Während die Preise meist gleich oder sogar höher sind, zeichnen sich die Produkte, die unter dem gleichen Namen und in der gleichen Verpackung verkauft werden, wie in den westlichen EU-Staaten, vor allem durch mindere Qualität aus: weniger Fleisch- oder Fischanteil, Isoglukose statt Zucker, dafür aber mehr Fett oder tierisches Eiweiß. Im Durchschnitt ist die Grammage der getesteten Produkte zudem um 20 Prozent niedriger.

„Diese Qualitätsunterschiede sind typisch für die Aufteilung Europas in Bürger erster und zweiter Klasse“, schimpfte der slowakische Ministerpräsident Robert Fico beim jüngsten Gipfel der Visegrad-Vier in Budapest. Eine Lösung hat der Sozialdemokrat schon parat: „Wenn wir kein rasantes Handeln der EU-Kommission sehen, sind wir bereit, einseitige Maßnahmen zu ergreifen. Zum Beispiel Sanktionen gegen andere EU-Länder“, erklärte Fico. Ein halbes Jahr lang würden die Slowaken dann die Einfuhr von Waren aus der EU einstellen.

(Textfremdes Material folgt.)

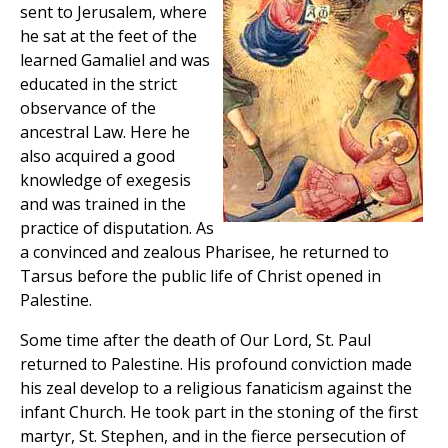
sent to Jerusalem, where
he sat at the feet of the
learned Gamaliel and was
educated in the strict
observance of the
ancestral Law. Here he
also acquired a good
knowledge of exegesis
and was trained in the
practice of disputation. As
a convinced and zealous Pharisee, he returned to
Tarsus before the public life of Christ opened in
Palestine.
Some time after the death of Our Lord, St. Paul
returned to Palestine. His profound conviction made
his zeal develop to a religious fanaticism against the
infant Church. He took part in the stoning of the first
martyr, St. Stephen, and in the fierce persecution of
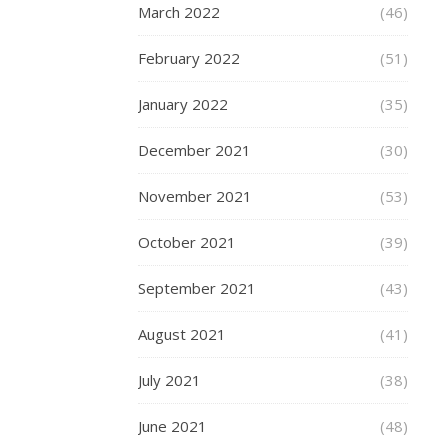
March 2022
(46)
step
ensures
February 2022
(51)
the
selection
January 2022
(35)
of
a
December 2021
(30)
short
set
November 2021
(53)
that
is
October 2021
(39)
perfectly
tailored
September 2021
(43)
to
your
August 2021
(41)
proportions,
avoiding
July 2021
(38)
any
discomfort
June 2021
(48)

Die EU, so heißt es aus Brüssel, regele nur die Etikettierung von Lebensmitteln, nicht deren Inhalt. Einen Boykott sehe sie als eklatanten Bruch der Regeln des EU-Binnenmarktes.

In Österreich ist mehr Fisch im Stäbchen

So könnten Fischstäbchen zu einem Sargnagel der ohnehin gebeutelten Union werden. Während Käpt'n Iglo in der Slowakei von einer Packung lacht, in der sich 280 Gramm Fischstäbchen mit einem Frischfischanteil von 58 Prozent befinden, gibt es dieselbe Packung im benachbarten Österreich zum gleichen Preis von 2,99 Euro um 20 Gramm schwerer und mit einem Fischanteil von 65 Prozent.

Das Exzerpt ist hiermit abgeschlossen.